The firm's analysis indicates that the company's forecasted earnings per share (EPS) for the fiscal year 2025 are significantly below the guidance provided by FedEx's management, as well as current consensus estimates.
The firm maintains its forecast for FedEx's FY25 EPS at $15.80, which is approximately 25% lower than the company's projected range of $20-21. This assessment comes despite consensus estimates for the fiscal year having already decreased by 4% in the past month.
FedEx reported earnings of $3.60 in the first quarter, and according to Morgan Stanley's estimates, the company would need to achieve nearly $17 EPS in the following three quarters to meet its own guidance.
The downgrade reflects concerns about FedEx's ability to bridge the substantial gap between Morgan Stanley's estimates and the earnings trajectory required to align with management's guidance.
The firm had previously maintained an Equalweight rating due to the expectation that the most significant risks to projections would emerge in the second and third quarters of fiscal year 2025 and were awaiting updates on the strategic review of the Less-Than-Truckload (LTL) segment.
The magnitude of the earnings shortfall in the first quarter, coupled with the significant divergence between Morgan Stanley's forecasts and the recovery path needed to meet management's expectations, has led to the conclusion that there is a greater earnings risk over a longer period than initially anticipated.

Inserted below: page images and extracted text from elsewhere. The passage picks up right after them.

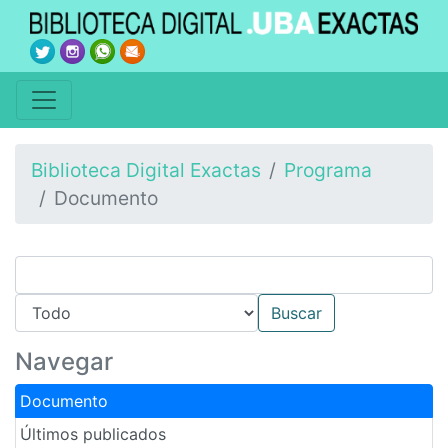
Biblioteca Digital Exactas
Programa
Documento
Navegar
Documento
Últimos publicados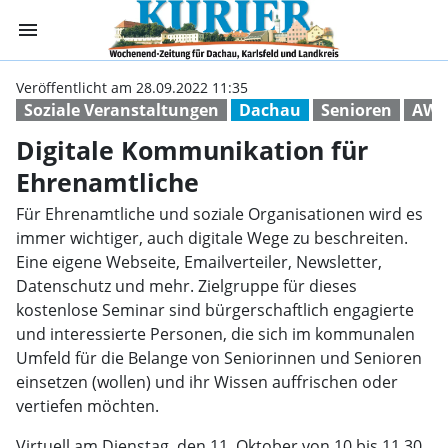
menu
Digitale Kommun
Veröffentlicht am 28.09.2022 11:35
Soziale Veranstaltungen
Dachau
Senioren
AWO
Digitale Kommunikation für
Ehrenamtliche
Für Ehrenamtliche und soziale Organisationen wird es
immer wichtiger, auch digitale Wege zu beschreiten.
Eine eigene Webseite, Emailverteiler, Newsletter,
Datenschutz und mehr. Zielgruppe für dieses
kostenlose Seminar sind bürgerschaftlich engagierte
und interessierte Personen, die sich im kommunalen
Umfeld für die Belange von Seniorinnen und Senioren
einsetzen (wollen) und ihr Wissen auffrischen oder
vertiefen möchten.
Virtuell am Dienstag, den 11. Oktober von 10 bis 11.30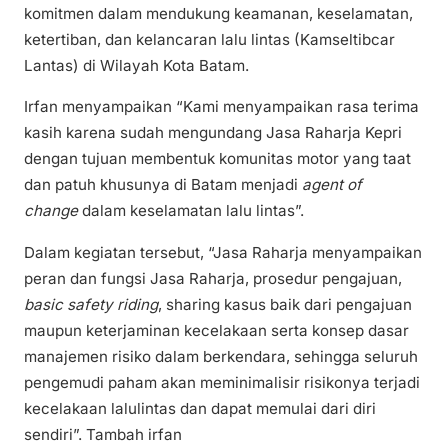
komitmen dalam mendukung keamanan, keselamatan,
ketertiban, dan kelancaran lalu lintas (Kamseltibcar
Lantas) di Wilayah Kota Batam.
Irfan menyampaikan “Kami menyampaikan rasa terima
kasih karena sudah mengundang Jasa Raharja Kepri
dengan tujuan membentuk komunitas motor yang taat
dan patuh khusunya di Batam menjadi
agent of
change
dalam keselamatan lalu lintas”.
Dalam kegiatan tersebut, “Jasa Raharja menyampaikan
peran dan fungsi Jasa Raharja, prosedur pengajuan,
basic safety riding
, sharing kasus baik dari pengajuan
maupun keterjaminan kecelakaan serta konsep dasar
manajemen risiko dalam berkendara, sehingga seluruh
pengemudi paham akan meminimalisir risikonya terjadi
kecelakaan lalulintas dan dapat memulai dari diri
sendiri”. Tambah irfan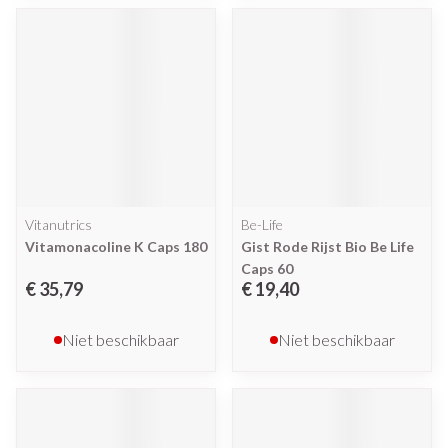
Vitanutrics
Be-Life
Vitamonacoline K Caps 180
Gist Rode Rijst Bio Be Life
Caps 60
€ 35,79
€ 19,40
Niet beschikbaar
Niet beschikbaar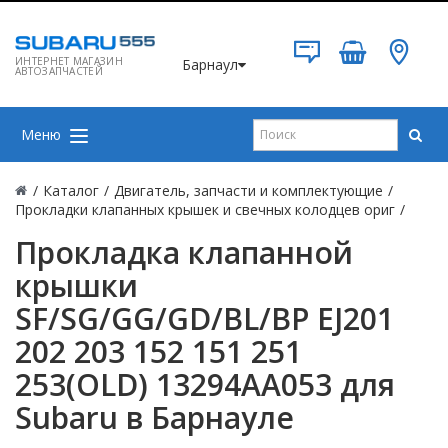
ИНТЕРНЕТ МАГАЗИН
Барнаул
АВТОЗАПЧАСТЕЙ
Меню
/
Каталог
/
Двигатель, запчасти и комплектующие
/
Прокладки клапанных крышек и свечных колодцев ориг
/
Прокладка клапанной
крышки
SF/SG/GG/GD/BL/BP EJ201
202 203 152 151 251
253(OLD) 13294AA053 для
Subaru в Барнауле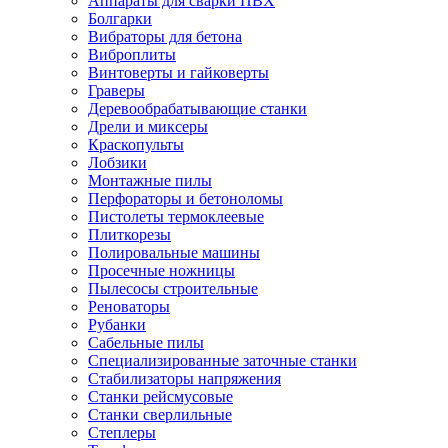
Аппараты для сварки ПВХ
Болгарки
Вибраторы для бетона
Виброплиты
Винтоверты и гайковерты
Граверы
Деревообрабатывающие станки
Дрели и миксеры
Краскопульты
Лобзики
Монтажные пилы
Перфораторы и бетоноломы
Пистолеты термоклеевые
Плиткорезы
Полировальные машины
Просечные ножницы
Пылесосы строительные
Реноваторы
Рубанки
Сабельные пилы
Специализированные заточные станки
Стабилизаторы напряжения
Станки рейсмусовые
Станки сверлильные
Степлеры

This reassessment has prompted the downgrade to Underweight.
In other recent news, FedEx has reported a decrease in its first-quarter earnings due to reduced demand for its priority services, with earnings per share standing at $3.60, down from $4.55 in the same period last year.
This comes as BofA Securities adjusted FedEx's stock price target and maintained a Buy rating. The firm's analyst cited lower demand as the reason for reducing the estimated earnings per share for the quarter by 9% to $4.76, while also highlighting FedEx's ongoing cost-saving initiatives.
Meanwhile, BMO Capital maintained its Market Perform rating on FedEx, projecting revenue growth in the low to mid-single digits and earnings per share between $20 and $22 for the fiscal year 2025. Despite near-term challenges, Baird maintained its Outperform rating on FedEx, citing the company's DRIVE savings initiative as a stabilizing factor for earnings visibility.
Additionally, FedEx has announced potential service disruptions in Louisiana due to the anticipated impact of Storm Francine. The company has also resumed its international priority services in Ukraine and reinstated its international delivery services in and out of Israel. These recent developments provide insights into the company's performance and strategic initiatives.